How to get synonyms / antonyms from NLTK WordNet in Python?

Python Methods and Functions

WordNet looks like a thesaurus in the sense that it groups words according to their meanings. However, there are some important differences.

  • First, WordNet connects more than just word forms — chains of letters — but also specific meanings of words. As a result, words that are in close proximity to each other on the network are semantically ambiguous.
  • Second, WordNet labels semantic relationships between words, whereas word groupings in a thesaurus do not follow any explicit pattern. except for the similarity value.

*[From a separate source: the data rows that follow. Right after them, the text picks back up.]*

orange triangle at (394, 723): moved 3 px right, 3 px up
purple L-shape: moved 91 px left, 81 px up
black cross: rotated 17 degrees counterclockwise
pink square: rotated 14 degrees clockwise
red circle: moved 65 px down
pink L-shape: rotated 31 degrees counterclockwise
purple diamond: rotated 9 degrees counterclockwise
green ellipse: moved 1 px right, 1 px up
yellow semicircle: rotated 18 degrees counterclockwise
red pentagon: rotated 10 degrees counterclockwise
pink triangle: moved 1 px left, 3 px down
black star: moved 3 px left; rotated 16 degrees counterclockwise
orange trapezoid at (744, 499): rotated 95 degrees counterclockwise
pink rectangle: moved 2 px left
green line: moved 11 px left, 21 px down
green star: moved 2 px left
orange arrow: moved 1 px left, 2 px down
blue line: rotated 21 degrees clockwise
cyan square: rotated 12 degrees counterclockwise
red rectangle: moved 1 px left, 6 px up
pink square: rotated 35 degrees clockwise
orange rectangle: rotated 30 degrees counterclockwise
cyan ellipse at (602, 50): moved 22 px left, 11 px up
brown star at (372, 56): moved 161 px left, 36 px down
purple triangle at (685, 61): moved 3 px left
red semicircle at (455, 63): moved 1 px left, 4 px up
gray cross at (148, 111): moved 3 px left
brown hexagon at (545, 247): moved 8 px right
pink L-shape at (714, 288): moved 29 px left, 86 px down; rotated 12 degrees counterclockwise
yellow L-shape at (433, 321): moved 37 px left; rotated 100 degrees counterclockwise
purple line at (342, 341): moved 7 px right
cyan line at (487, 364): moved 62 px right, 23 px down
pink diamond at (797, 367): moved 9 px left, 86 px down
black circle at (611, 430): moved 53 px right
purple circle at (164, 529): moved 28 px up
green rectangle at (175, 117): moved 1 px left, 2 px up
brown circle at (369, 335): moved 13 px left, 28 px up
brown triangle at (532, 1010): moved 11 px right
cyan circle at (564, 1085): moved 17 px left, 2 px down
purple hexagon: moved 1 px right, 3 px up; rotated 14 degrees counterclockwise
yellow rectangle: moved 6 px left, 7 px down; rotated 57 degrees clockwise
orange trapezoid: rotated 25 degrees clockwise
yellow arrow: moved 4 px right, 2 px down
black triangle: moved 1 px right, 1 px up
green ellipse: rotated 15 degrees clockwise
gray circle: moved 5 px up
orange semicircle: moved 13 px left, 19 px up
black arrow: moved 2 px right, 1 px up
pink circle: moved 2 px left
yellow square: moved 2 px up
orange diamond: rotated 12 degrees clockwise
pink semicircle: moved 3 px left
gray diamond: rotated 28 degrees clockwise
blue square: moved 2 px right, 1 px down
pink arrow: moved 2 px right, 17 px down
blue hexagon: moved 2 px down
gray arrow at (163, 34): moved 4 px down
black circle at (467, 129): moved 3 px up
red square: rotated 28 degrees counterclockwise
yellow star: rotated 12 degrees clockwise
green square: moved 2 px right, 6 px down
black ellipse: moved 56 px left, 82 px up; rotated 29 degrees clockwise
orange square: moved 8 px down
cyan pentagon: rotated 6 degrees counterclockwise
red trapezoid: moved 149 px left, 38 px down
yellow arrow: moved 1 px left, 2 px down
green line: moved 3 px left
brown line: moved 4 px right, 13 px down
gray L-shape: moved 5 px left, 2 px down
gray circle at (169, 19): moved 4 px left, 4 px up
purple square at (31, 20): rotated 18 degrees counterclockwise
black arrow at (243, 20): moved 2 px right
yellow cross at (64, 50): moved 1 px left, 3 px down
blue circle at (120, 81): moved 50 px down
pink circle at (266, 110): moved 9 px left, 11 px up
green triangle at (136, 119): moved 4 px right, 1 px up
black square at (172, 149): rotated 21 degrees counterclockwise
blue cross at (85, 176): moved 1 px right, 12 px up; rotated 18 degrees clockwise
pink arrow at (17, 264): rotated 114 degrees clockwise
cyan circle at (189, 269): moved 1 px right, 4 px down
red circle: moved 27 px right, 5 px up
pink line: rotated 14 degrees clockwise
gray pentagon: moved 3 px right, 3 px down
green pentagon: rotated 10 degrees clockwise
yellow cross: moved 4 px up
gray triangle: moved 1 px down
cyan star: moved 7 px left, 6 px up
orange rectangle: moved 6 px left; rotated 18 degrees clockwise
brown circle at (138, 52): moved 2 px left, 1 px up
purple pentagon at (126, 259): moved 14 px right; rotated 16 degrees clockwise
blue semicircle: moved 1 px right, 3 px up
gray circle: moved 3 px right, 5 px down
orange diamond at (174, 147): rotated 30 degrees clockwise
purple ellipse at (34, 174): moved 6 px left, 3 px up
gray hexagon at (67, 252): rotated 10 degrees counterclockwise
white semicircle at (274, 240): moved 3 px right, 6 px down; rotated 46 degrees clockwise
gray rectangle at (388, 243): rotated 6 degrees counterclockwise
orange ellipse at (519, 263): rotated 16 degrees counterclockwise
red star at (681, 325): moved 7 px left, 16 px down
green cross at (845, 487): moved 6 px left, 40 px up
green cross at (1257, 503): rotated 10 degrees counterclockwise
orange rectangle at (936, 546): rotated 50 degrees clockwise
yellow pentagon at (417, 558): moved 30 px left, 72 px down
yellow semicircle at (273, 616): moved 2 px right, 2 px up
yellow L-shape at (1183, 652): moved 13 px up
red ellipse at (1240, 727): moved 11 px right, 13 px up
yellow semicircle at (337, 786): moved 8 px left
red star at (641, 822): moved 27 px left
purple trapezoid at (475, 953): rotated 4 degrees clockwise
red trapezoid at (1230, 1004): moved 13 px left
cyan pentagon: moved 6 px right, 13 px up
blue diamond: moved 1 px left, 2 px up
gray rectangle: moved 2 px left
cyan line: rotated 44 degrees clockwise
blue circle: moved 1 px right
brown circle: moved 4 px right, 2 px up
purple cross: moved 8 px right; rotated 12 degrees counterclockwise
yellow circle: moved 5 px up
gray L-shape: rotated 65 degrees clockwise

# First, you need to import wordnet:

from nltk.corpus import wordnet

 
# Then we'll use the term “program” to find the syntax like this:

syns = wordnet.synsets ( "program" )

  
# Syntax example:

print (syns [ 0 ]. name ())

 
# Just a word:

print (syns [ 0 ]. lemmas () [ 0 ]. name ())

 
# This first set is defined:

print (syns [ 0 ]. definition ())

  
# Examples of using a word in sentences:

print (syns [ 0 ]. examples ())

The output will look like this:
plan.n.01
make plans
a series of steps to be taken or goals to follow
[“They came up with a six-step plan”, “They discussed plans for a new bond issue”]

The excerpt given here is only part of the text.